A interpretação dos valores do SRI foi feita da seguinte forma: em caso de valores ≤1,5, a correção EXIT-like foi considerada aplicável e provável; para valores maiores do que 1,5 e menores do que 2,5, a correção EXIT-like foi considerada aplicável e possível; e para valores ≥2,5, a correção EXIT-like foi considerada pouco provável.

O objetivo da avaliação prospectiva do índice foi garantir a oportunidade da cirurgia “minuto zero”, ou seja, se o SRI estava abaixo de 1,5, o parto era programado para entre 36 e 37 semanas, e se o SRI tivesse aumento progressivo antes de ultrapassar 2,5, o parto era programado para quando a idade gestacional passasse de 34 semanas.

A técnica EXIT-like foi planejada em casos em que o SRI estava abaixo de 2,5, sendo favorável à redução primária no “minuto zero”. Este procedimento é caracterizado pela reintrodução completa das alças intestinais no abdômen fetal, utilizando a circulação fetal-placentária, ou seja, antes do clampeamento do cordão umbilical.
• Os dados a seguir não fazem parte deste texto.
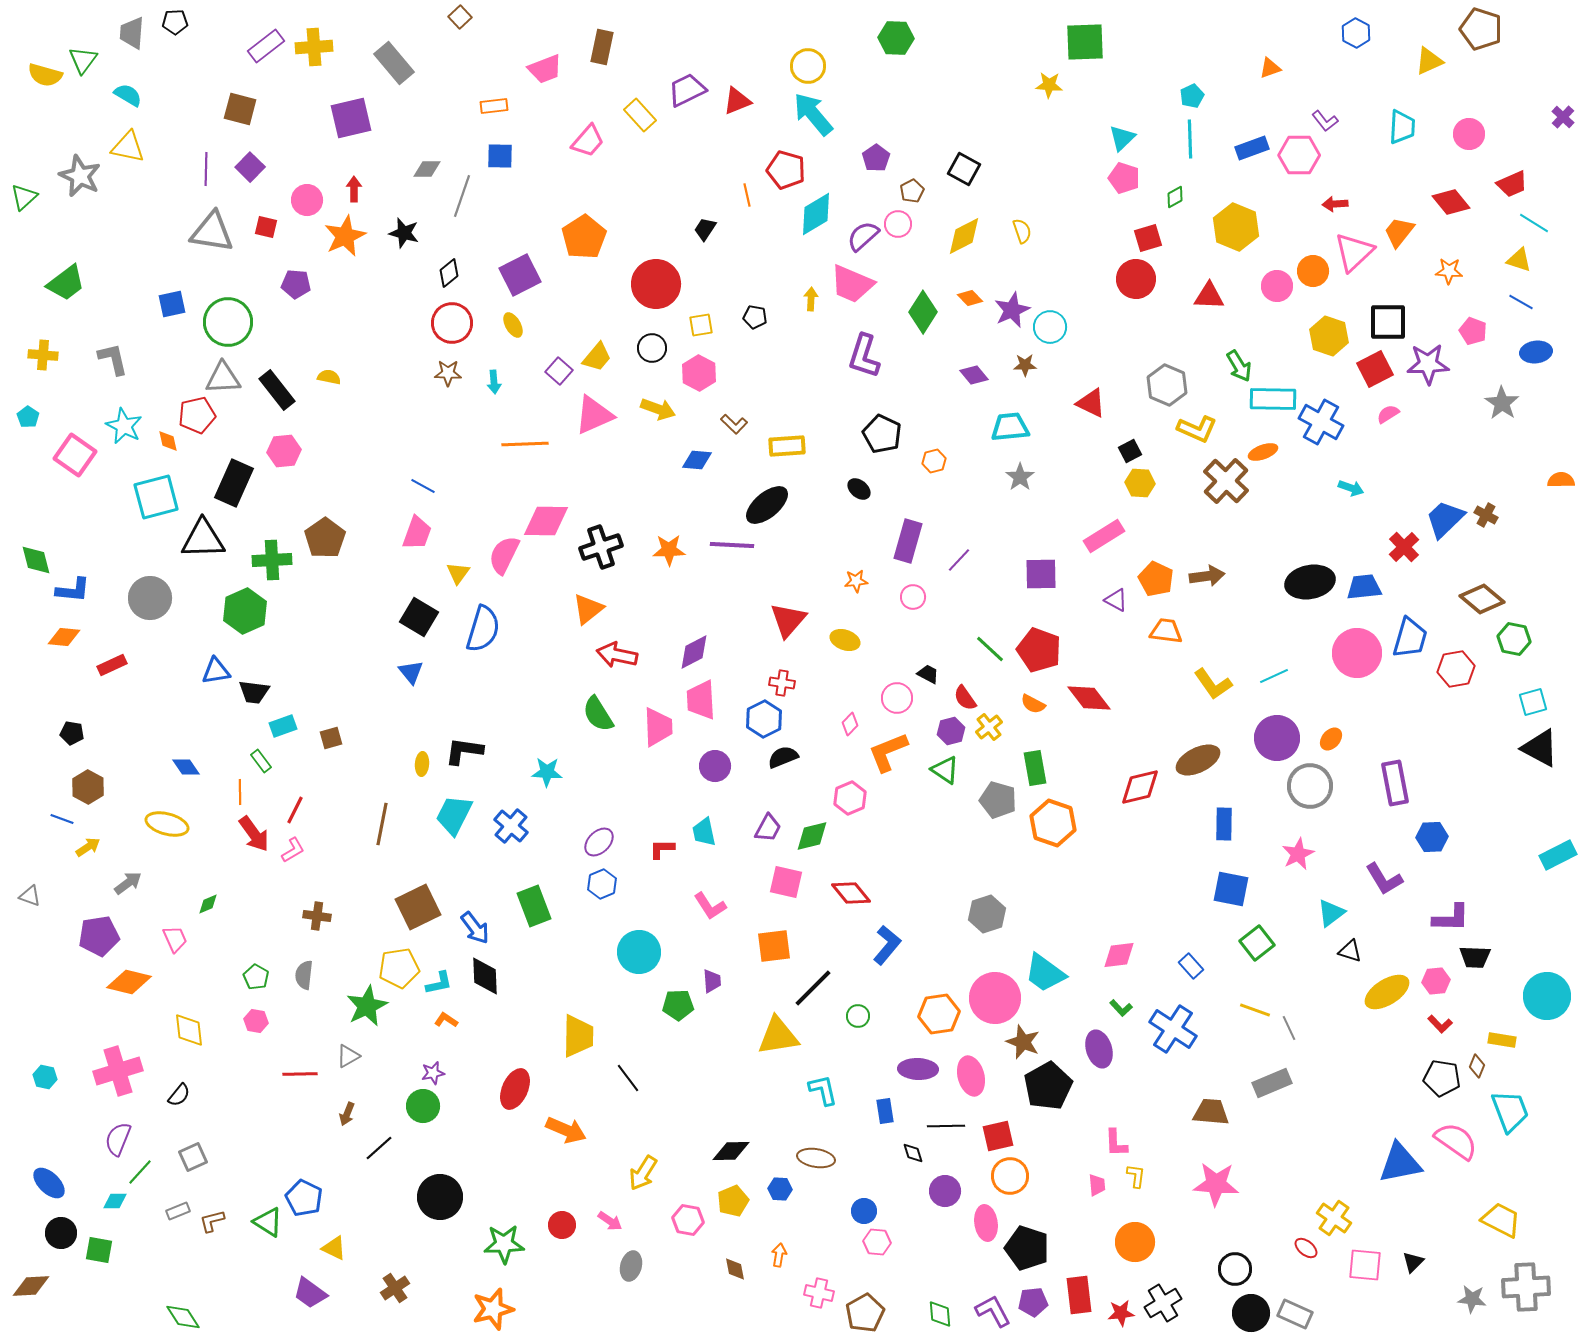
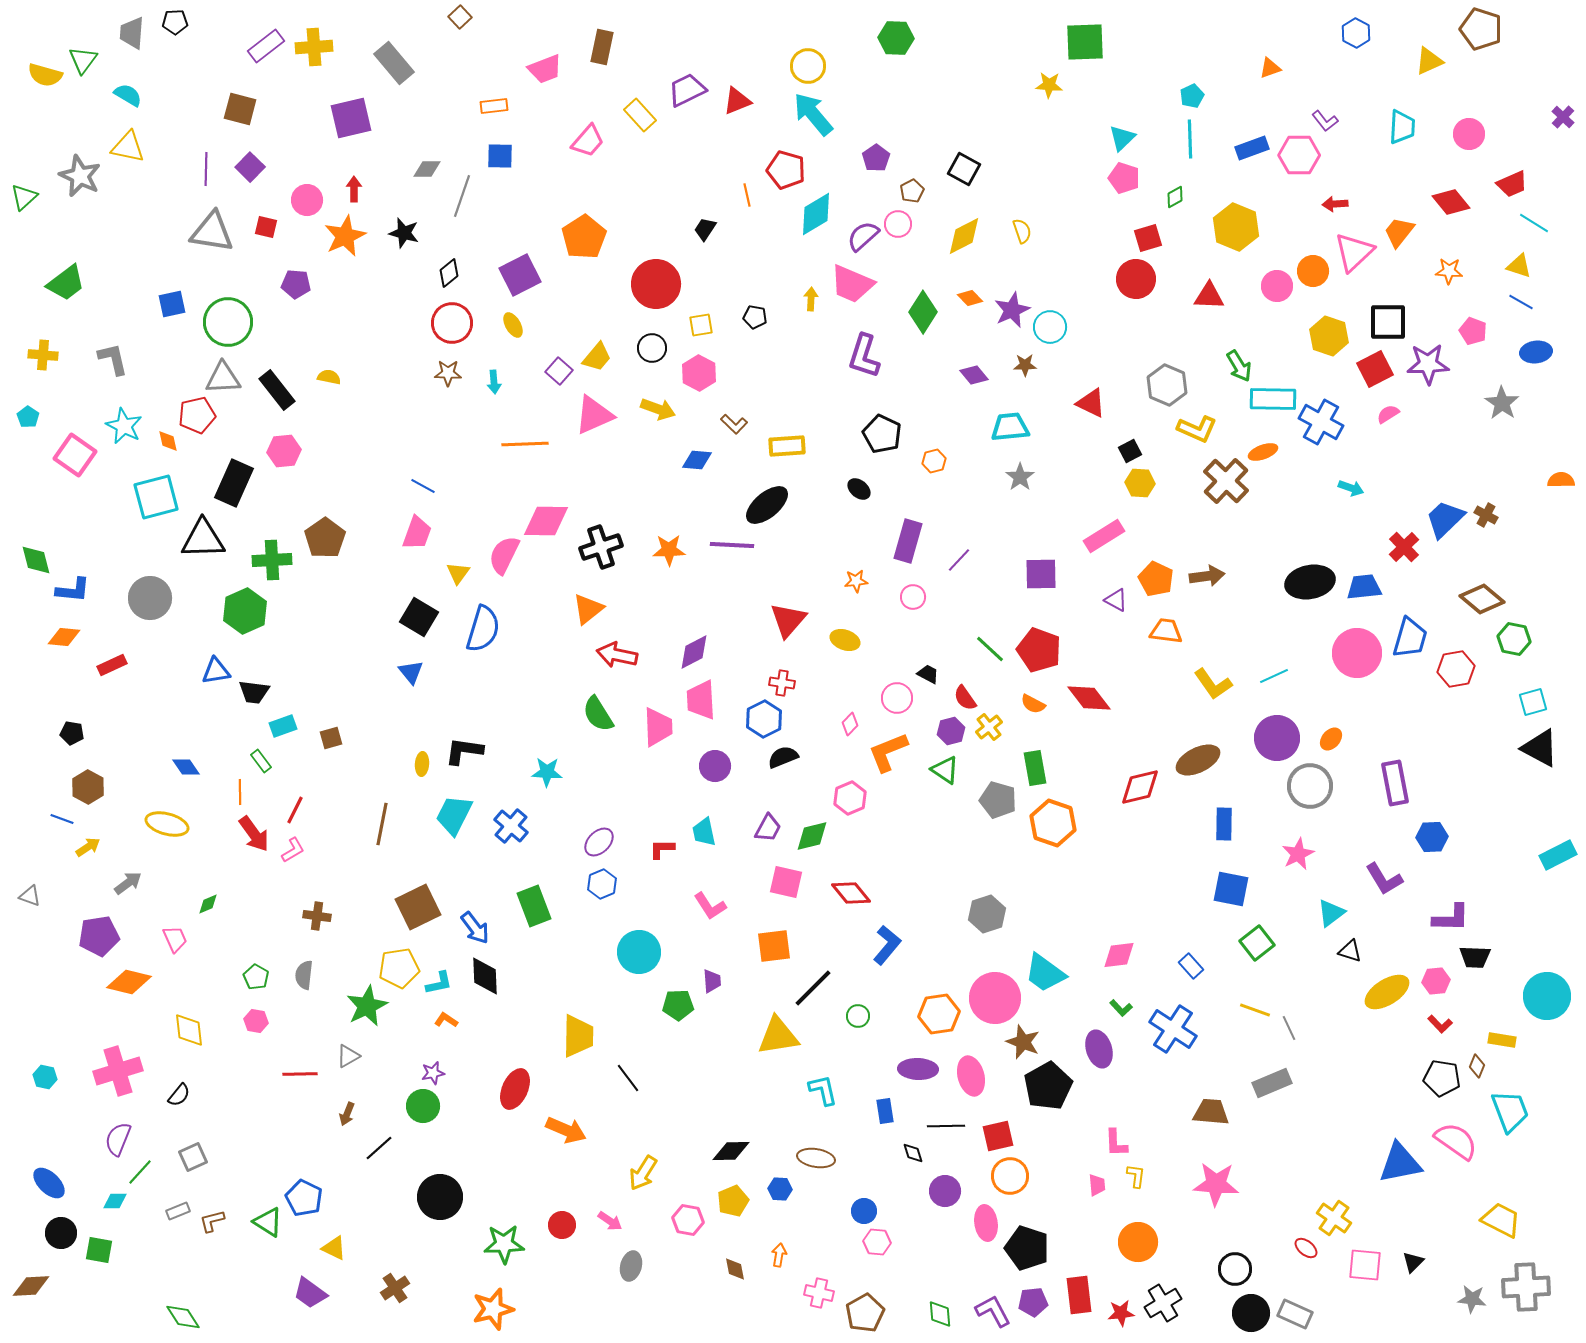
yellow triangle at (1519, 260): moved 6 px down
orange circle at (1135, 1242): moved 3 px right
O procedimento difere da técnica clássica do EXIT, já que não há necessidade de anestesia geral nem de medicamento para relaxamento uterino.(1818. Svetliza J, Espinosa AM, Gallo M, Vélez MA. New perinatal management by the procedure Simil-EXIT. Rev Colomb Salud Libre. 2011;10:11-22.)

Para a técnica EXIT-like, a sala cirúrgica foi preparada da mesma forma que para uma cesariana, com a adição de uma mesa acessória com o material necessário para correção de gastrosquise, incluindo pinça atraumática para manipulação segura das alças intestinais, além de berço aquecido para os neonatos após clampeamento do cordão umbilical. Além disto, outra sala cirúrgica foi preparada para o caso de necessidade de anestesia geral para o neonato.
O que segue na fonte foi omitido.